During my senior year of college, I remember stopping at a rest stop in the middle of a road trip to pick up some food and magazines and pausing at the magazine rack. I was in the women’s magazine section and as I looked from left to right at the magazine covers, I saw that it was all white women. 9 out of 10 were blonde. I couldn’t identify with any of them. And this made me profoundly sad.
I was sad because no matter what I did, how fluent I was at English, how much I dressed like an American – I would never be viewed as an American to Caucasian Americans. The girl-next-door is not a girl with yellow skin, small eyes, and black hair. I would always be on the outside. I would always be viewed as being from somewhere else.
Perhaps this is why I identify more closely with my Korean roots than I do with my American ones. And although I identify with being Korean more than I do being American, I have to say that I am truly a mix of both ideals. I can’t help but think that the fact that my heart goes to Korea might be because of the message that I received when I was younger and the message that I still receive today.
That message struck me loud and clear, when I saw Katy Perry’s performance at the AMAs. She was in full-fledged yellowface: Pale skin, eye make-up that made her eyes look sharper, lips stylized like those in old Asian paintings of Geishas and her background dancers’ make-up was even more exaggerated. She was singing a song about unconditional love (submissive Asian wife), while dancing like what she presumably thought Geishas would dance like.
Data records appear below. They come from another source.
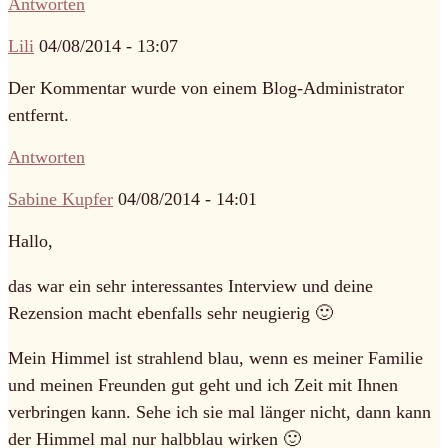
Antworten
Lili
04/08/2014 - 13:07
Der Kommentar wurde von einem Blog-Administrator
entfernt.
Antworten
Sabine Kupfer
04/08/2014 - 14:01
Hallo,
das war ein sehr interessantes Interview und deine
Rezension macht ebenfalls sehr neugierig 🙂
Mein Himmel ist strahlend blau, wenn es meiner Familie
und meinen Freunden gut geht und ich Zeit mit Ihnen
verbringen kann. Sehe ich sie mal länger nicht, dann kann
der Himmel mal nur halbblau wirken 🙂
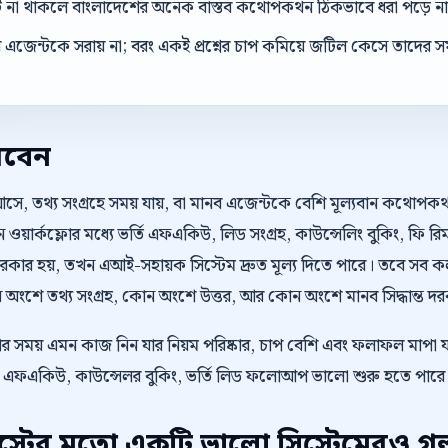
্ট না থাকলে বাংলাদেশের অনেক বাস্তব কথোপকথন ঠিকভাবে ধরা পড়ে ন
েন্টকে সরায় না; বরং একই প্রশ্নের চাপ কমিয়ে জটিল কেসে তাদের সম
রবেন
আসে, তথ্য সংগ্রহে সময় যায়, বা মানব এজেন্টকে বেশি মূল্যবান কথোপ
য়ার্কফ্লোর মধ্যে ভর্তি এফএকিউ, লিড সংগ্রহ, কাউন্সেলিং বুকিং, ফি রিমা
র হয়, তখন এআই-সহায়ক সিস্টেম দ্রুত মূল্য দিতে পারে। তবে সব কল
ংশে তথ্য সংগ্রহ, কোন অংশে উত্তর, আর কোন অংশে মানব সিদ্ধান্ত দরকার
ওয়ার সময় এমন কাজ নিন যার নিয়ম পরিষ্কার, চাপ বেশি এবং ফলাফল মাপা য
ার্থী এফএকিউ, কাউন্সেলর বুকিং, ভর্তি লিড ফলোআপ ভালো শুরু হতে পারে
টের মতো একটি ভালো সিস্টেমেরও গল্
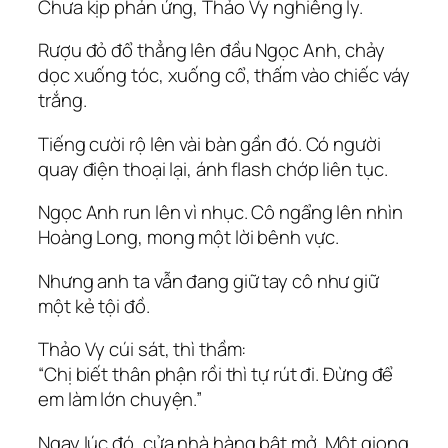
Chưa kịp phản ứng, Thảo Vy nghiêng ly.
Rượu đỏ đổ thẳng lên đầu Ngọc Anh, chảy
dọc xuống tóc, xuống cổ, thấm vào chiếc váy
trắng.
Tiếng cười rộ lên vài bàn gần đó. Có người
quay điện thoại lại, ánh flash chớp liên tục.
Ngọc Anh run lên vì nhục. Cô ngẩng lên nhìn
Hoàng Long, mong một lời bênh vực.
Nhưng anh ta vẫn đang giữ tay cô như giữ
một kẻ tội đồ.
Thảo Vy cúi sát, thì thầm:
“Chị biết thân phận rồi thì tự rút đi. Đừng để
em làm lớn chuyện.”
Ngay lúc đó, cửa nhà hàng bật mở. Một giọng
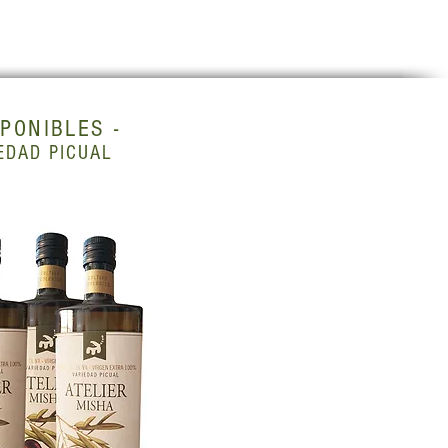
SPONIBLES
-
EDAD PICUAL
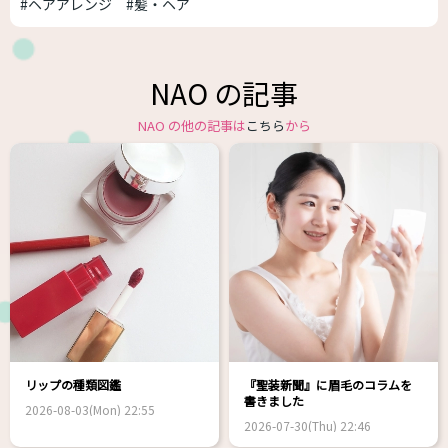
#ヘアアレンジ
#髪・ヘア
NAO の記事
NAO の他の記事は
こちら
から
リップの種類図鑑
『聖装新聞』に眉毛のコラムを
書きました
2026-08-03(Mon) 22:55
2026-07-30(Thu) 22:46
Her costume was a sexy-fied version of the traditional kimono (that I discovered has a Mandarin collar – blending Asian cultures, as if the media doesn’t do that already) and her dancing, along with the dancing of the back-up dancers, was doll-like.
Her performance gave me another reminder as to why I have been made to feel excluded in a country that I was born in. It was a reminder as to why in my youth I would be confronted with kids stretching out their eyes and saying indecipherable words that sounded Asian to them. It was a reminder as to why when I was with my other Korean girlfriends, studying for midterms during college, two white college boys asked if we were studying math and science and upon us ignoring them thought it would be okay to say our faces would look pretty on their genitals. It was a reminder as to why the cat-calls I receive are not just because of my gender but tailored specifically for my Asian ethnicity, shouting that they would “love me long time”.
I’ve seen the comments that defend Katy Perry – saying she openly appreciates Japanese culture and other comments saying people are taking everything offensively. But, why be complacent? Haven’t Asians been complacent enough? The people performing and in the media hold a lot of power to change societal perceptions, so when they choose to degrade and objectify a culture, they are perpetuating future stigmatization of upcoming generations of that culture. There is a difference between cultural appreciation and simplifying a culture to one’s convenience. True cultural appreciation strives to spread awareness and accurate facts about a culture. Katy Perry and so many other white artists utilized something exotic so they, the white person, could stand out, while the culture they are mocking is very clearly “othered”.
This trend in popular music and Hollywood needs to stop. White people, stop trying to be anything other than white. Seriously, Miley, Selena, Gwen, Katy – STOP. 100% of the time, you will get it horribly wrong and you will stand out, not by looking or seeming exotic, but by being a massively ignorant clown.